** Excerpted records follows **

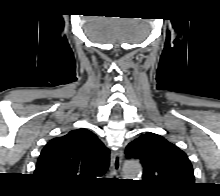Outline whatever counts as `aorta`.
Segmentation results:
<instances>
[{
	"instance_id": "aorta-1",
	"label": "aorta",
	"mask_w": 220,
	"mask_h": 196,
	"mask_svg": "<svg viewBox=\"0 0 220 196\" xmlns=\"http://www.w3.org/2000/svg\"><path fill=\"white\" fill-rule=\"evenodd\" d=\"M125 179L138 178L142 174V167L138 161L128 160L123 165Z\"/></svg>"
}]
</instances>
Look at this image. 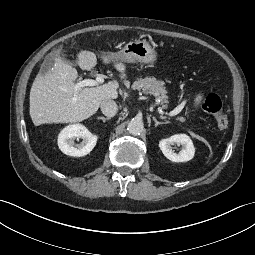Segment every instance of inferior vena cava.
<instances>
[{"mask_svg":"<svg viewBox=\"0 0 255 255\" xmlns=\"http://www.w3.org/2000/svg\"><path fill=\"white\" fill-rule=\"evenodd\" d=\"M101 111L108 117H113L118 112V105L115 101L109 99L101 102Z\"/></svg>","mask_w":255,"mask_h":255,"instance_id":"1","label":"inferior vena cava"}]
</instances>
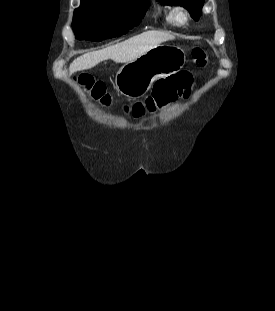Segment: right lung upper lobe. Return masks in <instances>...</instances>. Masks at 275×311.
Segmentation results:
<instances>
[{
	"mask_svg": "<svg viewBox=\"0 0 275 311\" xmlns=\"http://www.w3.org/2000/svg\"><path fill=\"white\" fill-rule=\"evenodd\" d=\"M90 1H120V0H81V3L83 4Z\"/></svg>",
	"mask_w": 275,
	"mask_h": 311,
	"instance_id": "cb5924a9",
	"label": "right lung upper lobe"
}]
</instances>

** End of Excerpted records **

- [Task directions]
Output, exactly and without pictures, the span of lines that starts at the line containing "Segment: right lung" and ends at the last line above.

- [Solution]
Segment: right lung upper lobe. Return masks in <instances>...</instances>. Masks at 275×311.
Segmentation results:
<instances>
[{
	"mask_svg": "<svg viewBox=\"0 0 275 311\" xmlns=\"http://www.w3.org/2000/svg\"><path fill=\"white\" fill-rule=\"evenodd\" d=\"M90 1H120V0H81V3L83 4Z\"/></svg>",
	"mask_w": 275,
	"mask_h": 311,
	"instance_id": "cb5924a9",
	"label": "right lung upper lobe"
}]
</instances>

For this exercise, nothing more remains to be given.